Last week I headed down to Dartmoor to visit my friend Emily Woodhouse. She is our sub-editor at Sidetracked magazine, but this trip wasn't about that – it was about going for a long hike together around Dartmoor, laughing at ponies and silly signs and the rubbish that came out of our brains after a few days on the trail, and talking about writing. Real writing. Like me, she has been a writer since she was a child, but unlike me she has not lost touch with the kind of writing that really matters: the stories that must be written.
Let me explain. I don't mean the stories that we are paid to write or expected to write (although, of course, we must also write these in order to have a job). I mean the other stuff.

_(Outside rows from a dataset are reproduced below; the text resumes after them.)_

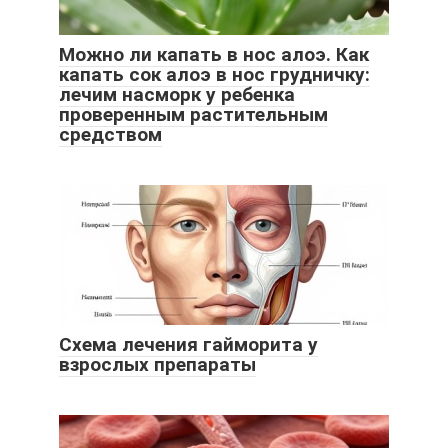
Можно ли капать в нос алоэ. Как
капать сок алоэ в нос грудничку:
лечим насморк у ребенка
проверенным растительным
средством
Схема лечения гайморита у
взрослых препараты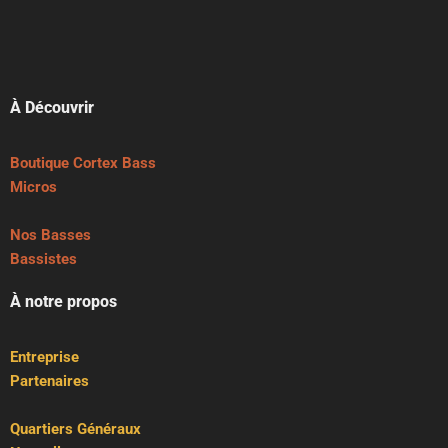
À Découvrir
Boutique Cortex Bass
Micros
Nos Basses
Bassistes
À notre propos
Entreprise
Partenaires
Quartiers Généraux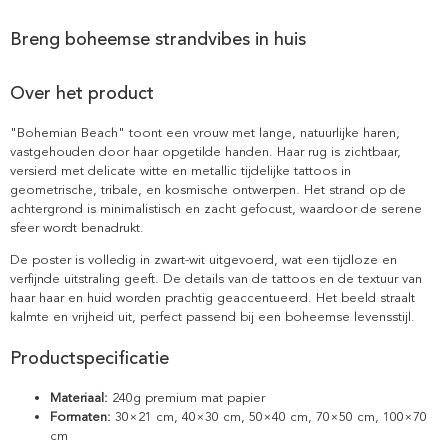
Breng boheemse strandvibes in huis
Over het product
"Bohemian Beach" toont een vrouw met lange, natuurlijke haren,
vastgehouden door haar opgetilde handen. Haar rug is zichtbaar,
versierd met delicate witte en metallic tijdelijke tattoos in
geometrische, tribale, en kosmische ontwerpen. Het strand op de
achtergrond is minimalistisch en zacht gefocust, waardoor de serene
sfeer wordt benadrukt.
De poster is volledig in zwart-wit uitgevoerd, wat een tijdloze en
verfijnde uitstraling geeft. De details van de tattoos en de textuur van
haar haar en huid worden prachtig geaccentueerd. Het beeld straalt
kalmte en vrijheid uit, perfect passend bij een boheemse levensstijl.
Productspecificatie
Materiaal:
240g premium mat papier
Formaten:
30×21 cm, 40×30 cm, 50×40 cm, 70×50 cm, 100×70
cm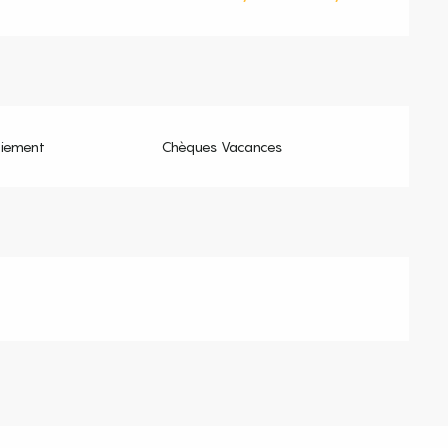
aiement
Chèques Vacances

The characters and narratives that ceaselessly dance in our heads and clamour for the page whether we want them to or not.
It took me years to figure out that this is not a standard element of the human experience, and that so-called 'normal' people do not have a brain permanently inhabited by a cast of imaginary characters living there rent free. And then, tragically, I started to block it all out because I thought I had more important things to be doing.
For the last few years, I've somehow managed to convince myself that this side of me has fallen silent. That the great unending drumbeat of stories inside has, indeed, ended – or that I've outgrown it. The last time I attempted to write fiction was 2017. Since then I've been busy and my mind has rarely been quiet. Writing has got in the way of writing, ironically.
Where did all that energy go? That energy created so much of my early work – books that will never be published, but that was never the point.
Turns out that the energy went nowhere. I still have it. Emily asked me if I was going through a creative drought, and I realised that I had been – but that the stories had never stopped. I'd just lost the knack of listening. In the Alps last year, my 2017 novel had flowered into a new and more complex form. Daydreaming, some might call this – treading the strange sands of a distant imagined future as I ran through the Alps. Listening to the crack and rustle of solar sails unfurl above the Architect's citadel at dawn. Watching the rippling marshes painting the white towers and arches with reflected alpenglow. The adventures of the wandering poet, recounted late at night and far underground to people who have never seen a wild tree or flower. The Composer, the Last Interpreter, Old Organpipes. The long tragedy of Brightwind. These characters and ideas have been with me for years now, but only rarely do I let my mind be quiet enough to listen to it all.
It's so easy to dismiss all this as daydreaming, as the aimless firing of a writer's mind on the trail. Perhaps it says much about me that never wrote any of this down during the trip. Has my imaginative spark, once the most precious thing I possessed, become so withered? Am I so focused on my work writing that I no longer have room for these stories – that I can't hear them, and can't even recognise them when my mind is finally silent enough for a whisper to break through?
As I talked to Emily about all this, I realised that while my identity as a fiction writer has been through several long gaps over the years, it isn't something I can walk away from. Perhaps ever. I hope that the great river of internal narrative will never run dry. Our conversation made me realise that I have to make changes.
On the train home I wrote down everything I could remember about the torrent of ideas that had accompanied me across the Alps. I've dug out the 2017 handwritten manuscript of Brightened Earth and all my notes from back then.
And, once again, like so many times before, it is time to begin.